Abstract
Introduction
Person-centered care (PCC) is at the center of integrated care. Research into this complex concept often leans towards reductionism, out of scientific convention, which encapsulates PCC in care figures (“I give my care-process a 7/10”), questionnaires, or overly structured interviews. As an alternative, we have developed a more open approach to scrutinizing PCC: a participatory, arts-based research design using photography.
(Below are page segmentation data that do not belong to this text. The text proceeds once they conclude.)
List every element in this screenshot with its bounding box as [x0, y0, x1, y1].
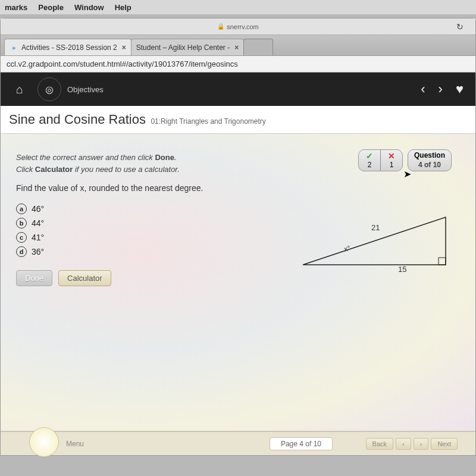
page-indicator: Page 4 of 10	[270, 437, 333, 450]
objectives-icon[interactable]: ◎	[37, 77, 61, 101]
done-button[interactable]: Done	[16, 270, 52, 286]
os-menubar: marks People Window Help	[0, 0, 476, 14]
close-icon[interactable]: ×	[122, 43, 126, 52]
menu-item[interactable]: Window	[74, 3, 104, 12]
footer-logo-icon[interactable]	[29, 427, 59, 457]
cross-icon: ✕	[388, 151, 395, 161]
choice-marker: a	[16, 203, 27, 214]
tab-help-center[interactable]: Student – Agilix Help Center - ×	[131, 39, 244, 55]
favicon-icon: »	[10, 43, 18, 52]
menu-label[interactable]: Menu	[66, 440, 84, 448]
menu-item[interactable]: Help	[115, 3, 131, 12]
mouse-cursor-icon: ➤	[403, 168, 411, 180]
calculator-button[interactable]: Calculator	[58, 270, 111, 286]
footer-bar: Menu Page 4 of 10 Back ‹ › Next	[1, 431, 475, 455]
wrong-count: 1	[388, 161, 395, 169]
page-header: Sine and Cosine Ratios 01:Right Triangle…	[1, 106, 475, 134]
app-nav: ⌂ ◎ Objectives ‹ › ♥	[1, 73, 475, 106]
question-position: Question 4 of 10	[408, 149, 452, 171]
question-text: Find the value of x, rounded to the near…	[16, 183, 460, 193]
choice-marker: b	[16, 218, 27, 228]
tab-title: Student – Agilix Help Center -	[136, 43, 230, 52]
close-icon[interactable]: ×	[234, 43, 239, 52]
reload-icon[interactable]: ↻	[456, 22, 464, 32]
choice-text: 41°	[32, 233, 44, 242]
prev-page-button[interactable]: ‹	[396, 438, 411, 450]
next-icon[interactable]: ›	[439, 82, 443, 97]
score-pill: ✓ 2 ✕ 1	[358, 149, 403, 171]
url-bar[interactable]: ccl.v2.gradpoint.com/student.html#/activ…	[1, 55, 475, 73]
svg-rect-0	[439, 258, 446, 265]
prev-icon[interactable]: ‹	[421, 82, 425, 97]
choice-marker: c	[16, 232, 27, 243]
url-text: ccl.v2.gradpoint.com/student.html#/activ…	[7, 60, 238, 68]
background-window-titlebar: 🔒 snerrv.com ↻	[1, 18, 475, 35]
page-subtitle: 01:Right Triangles and Trigonometry	[151, 117, 265, 126]
correct-count: 2	[366, 161, 373, 169]
content-area: Select the correct answer and then click…	[1, 134, 475, 431]
background-domain: snerrv.com	[227, 23, 259, 30]
hypotenuse-label: 21	[371, 223, 380, 232]
new-tab-button[interactable]	[243, 39, 273, 55]
footer-nav: Back ‹ › Next	[366, 438, 458, 450]
browser-window: 🔒 snerrv.com ↻ » Activities - SS-2018 Se…	[0, 18, 476, 456]
page-title: Sine and Cosine Ratios	[9, 112, 146, 127]
next-page-button[interactable]: ›	[414, 438, 429, 450]
heart-icon[interactable]: ♥	[456, 82, 464, 97]
triangle-figure: x° 21 15	[297, 205, 452, 277]
tab-title: Activities - SS-2018 Session 2	[21, 43, 117, 52]
base-label: 15	[398, 265, 406, 274]
choice-marker: d	[16, 246, 27, 257]
home-icon[interactable]: ⌂	[8, 77, 32, 101]
svg-text:x°: x°	[343, 244, 352, 253]
tab-activities[interactable]: » Activities - SS-2018 Session 2 ×	[4, 39, 131, 55]
check-icon: ✓	[366, 151, 373, 161]
choice-text: 46°	[32, 204, 44, 214]
next-button[interactable]: Next	[431, 438, 458, 450]
tab-strip: » Activities - SS-2018 Session 2 × Stude…	[1, 35, 475, 55]
lock-icon: 🔒	[217, 23, 224, 30]
menu-item[interactable]: marks	[5, 3, 27, 12]
objectives-label: Objectives	[67, 85, 104, 94]
menu-item[interactable]: People	[38, 3, 64, 12]
back-button[interactable]: Back	[366, 438, 393, 450]
choice-text: 44°	[32, 218, 44, 228]
choice-text: 36°	[32, 247, 44, 256]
Aims Objectives Theory or Methods
Together with people with Parkinson’s (PwP) and their care professionals (from all kinds of disciplines), we have an in-depth conversation on PCC, while a photographer makes photographs of them and their (healthcare related) interactions. Both the photographic and interview materials are analyzed (using arts-based techniques and grounded research methodology), and then used to create an interview template for a second, individual interview with each participant at their home. There, we talk about the photographic material.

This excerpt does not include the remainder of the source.